- [WORK TO COMPLETE]
Copy each entry below verbatim. Skip the pictures.
★ ★ ★
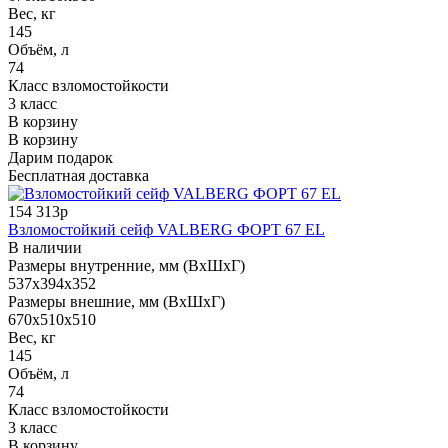
Вес, кг
145
Объём, л
74
Класс взломостойкости
3 класс
В корзину
В корзину
Дарим подарок
Бесплатная доставка
154 313р
Взломостойкий сейф VALBERG ФОРТ 67 EL
В наличии
Размеры внутренние, мм (ВхШхГ)
537x394x352
Размеры внешние, мм (ВхШхГ)
670x510x510
Вес, кг
145
Объём, л
74
Класс взломостойкости
3 класс
В корзину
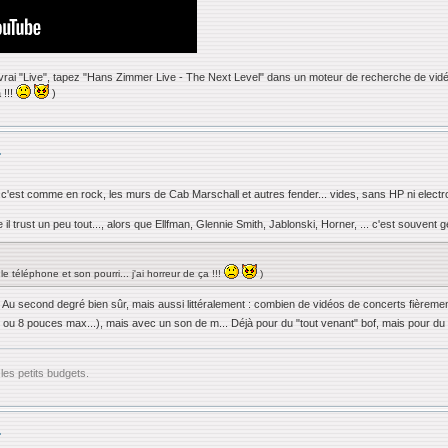
vrai "Live", tapez "Hans Zimmer Live - The Next Level" dans un moteur de recherche de vidéo
 !!!
)
.
 Ou c'est comme en rock, les murs de Cab Marschall et autres fender... vides, sans HP ni elect
l trust un peu tout..., alors que Ellfman, Glennie Smith, Jablonski, Horner, ... c'est souvent 
 téléphone et son pourri... j'ai horreur de ça !!!
)
.. Au second degré bien sûr, mais aussi littéralement : combien de vidéos de concerts fièremen
ou 8 pouces max...), mais avec un son de m... Déjà pour du "tout venant" bof, mais pour du
les petits budgets.
.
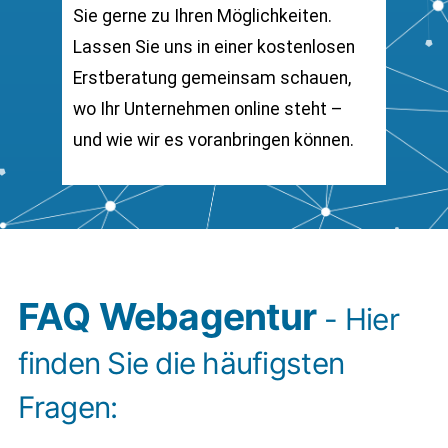
Sie gerne zu Ihren Möglichkeiten.
Lassen Sie uns in einer kostenlosen
Erstberatung gemeinsam schauen,
wo Ihr Unternehmen online steht –
und wie wir es voranbringen können.
FAQ Webagentur
- Hier
finden Sie die häufigsten
Fragen:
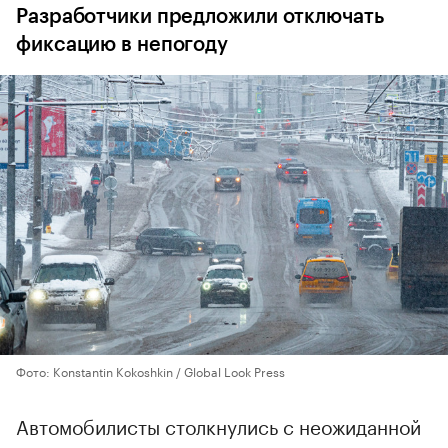
Разработчики предложили отключать
фиксацию в непогоду
Фото: Konstantin Kokoshkin / Global Look Press
Автомобилисты столкнулись с неожиданной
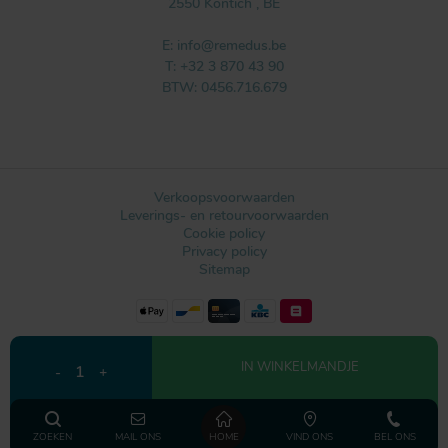
2550
Kontich
,
BE
E:
info@remedus.be
T:
+32 3 870 43 90
BTW: 0456.716.679
Verkoopsvoorwaarden
Leverings- en retourvoorwaarden
Cookie policy
Privacy policy
Sitemap
Webdesign by IDcreation 2021
IN WINKELMANDJE
1
-
+
ZOEKEN
MAIL ONS
HOME
VIND ONS
BEL ONS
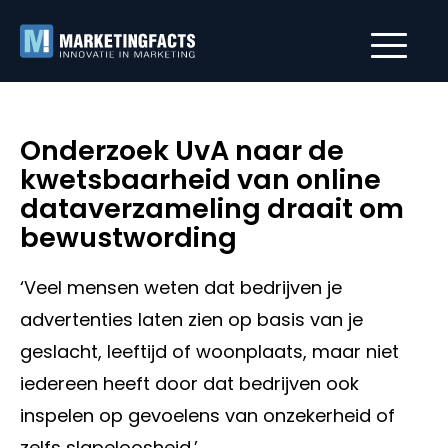
Onderzoek UvA naar de
kwetsbaarheid van online
dataverzameling draait om
bewustwording
‘Veel mensen weten dat bedrijven je
advertenties laten zien op basis van je
geslacht, leeftijd of woonplaats, maar niet
iedereen heeft door dat bedrijven ook
inspelen op gevoelens van onzekerheid of
zelfs slapeloosheid.’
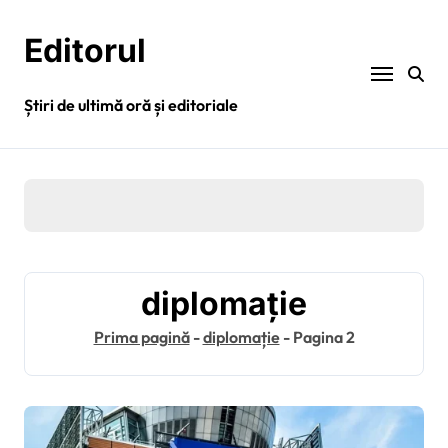
Sari
la
Editorul
conținut
Știri de ultimă oră și editoriale
diplomație
Prima pagină
-
diplomație
-
Pagina 2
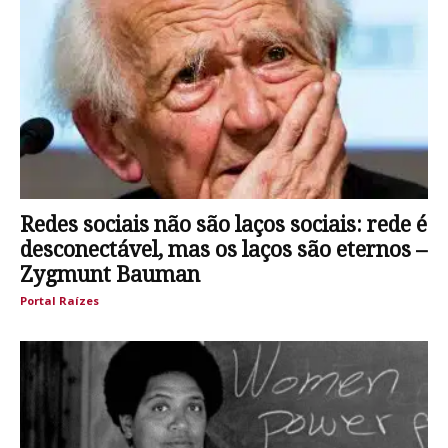
Redes sociais não são laços sociais: rede é
desconectável, mas os laços são eternos –
Zygmunt Bauman
Portal Raízes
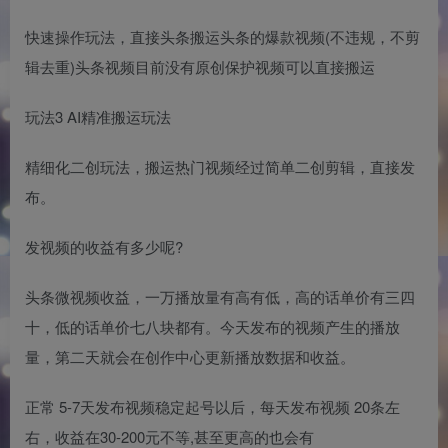
快速操作玩法，直接头条搬运头条的爆款视频(不违规，不剪
辑去重)头条视频目前没有原创保护视频可以直接搬运
玩法3 AI精准搬运玩法
精细化二创玩法，搬运热门视频经过简单二创剪辑，直接发
布。
发视频的收益有多少呢?
头条微视频收益，一万播放量有高有低，高的话单价有三四
十，低的话单价七八块都有。今天发布的视频产生的播放
量，第二天就会在创作中心更新播放数据和收益。
正常 5-7天发布视频稳定起号以后，每天发布视频 20条左
右，收益在30-200元不等,甚至更高的也会有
★ ★ ★
- [ANSWER AREA]
Вес, кг
145
Объём, л
74
Класс взломостойкости
3 класс
В корзину
В корзину
Дарим подарок
Бесплатная доставка
154 313р
Взломостойкий сейф VALBERG ФОРТ 67 EL
В наличии
Размеры внутренние, мм (ВхШхГ)
537x394x352
Размеры внешние, мм (ВхШхГ)
670x510x510
Вес, кг
145
Объём, л
74
Класс взломостойкости
3 класс
В корзину
vrai "Live", tapez "Hans Zimmer Live - The Next Level" dans un moteur de recherche de vidéo
 !!!
)
.
 Ou c'est comme en rock, les murs de Cab Marschall et autres fender... vides, sans HP ni elect
l trust un peu tout..., alors que Ellfman, Glennie Smith, Jablonski, Horner, ... c'est souvent 
 téléphone et son pourri... j'ai horreur de ça !!!
)
.. Au second degré bien sûr, mais aussi littéralement : combien de vidéos de concerts fièremen
ou 8 pouces max...), mais avec un son de m... Déjà pour du "tout venant" bof, mais pour du
les petits budgets.
.
Sie gerne zu Ihren Möglichkeiten.
Lassen Sie uns in einer kostenlosen
Erstberatung gemeinsam schauen,
wo Ihr Unternehmen online steht –
und wie wir es voranbringen können.
FAQ Webagentur
- Hier
finden Sie die häufigsten
Fragen:
Разработчики предложили отключать
фиксацию в непогоду
Фото: Konstantin Kokoshkin / Global Look Press
Автомобилисты столкнулись с неожиданной
2550
Kontich
,
BE
E:
info@remedus.be
T:
+32 3 870 43 90
BTW: 0456.716.679
Verkoopsvoorwaarden
Leverings- en retourvoorwaarden
Cookie policy
Privacy policy
Sitemap
Webdesign by IDcreation 2021
IN WINKELMANDJE
1
-
+
ZOEKEN
MAIL ONS
HOME
VIND ONS
BEL ONS
Onderzoek UvA naar de
kwetsbaarheid van online
dataverzameling draait om
bewustwording
‘Veel mensen weten dat bedrijven je
advertenties laten zien op basis van je
geslacht, leeftijd of woonplaats, maar niet
iedereen heeft door dat bedrijven ook
inspelen op gevoelens van onzekerheid of
zelfs slapeloosheid.’
Sari
la
Editorul
conținut
Știri de ultimă oră și editoriale
diplomație
Prima pagină
-
diplomație
-
Pagina 2
Redes sociais não são laços sociais: rede é
desconectável, mas os laços são eternos –
Zygmunt Bauman
Portal Raízes
快速操作玩法，直接头条搬运头条的爆款视频(不违规，不剪
辑去重)头条视频目前没有原创保护视频可以直接搬运
玩法3 AI精准搬运玩法
精细化二创玩法，搬运热门视频经过简单二创剪辑，直接发
布。
发视频的收益有多少呢?
头条微视频收益，一万播放量有高有低，高的话单价有三四
十，低的话单价七八块都有。今天发布的视频产生的播放
量，第二天就会在创作中心更新播放数据和收益。
正常 5-7天发布视频稳定起号以后，每天发布视频 20条左
右，收益在30-200元不等,甚至更高的也会有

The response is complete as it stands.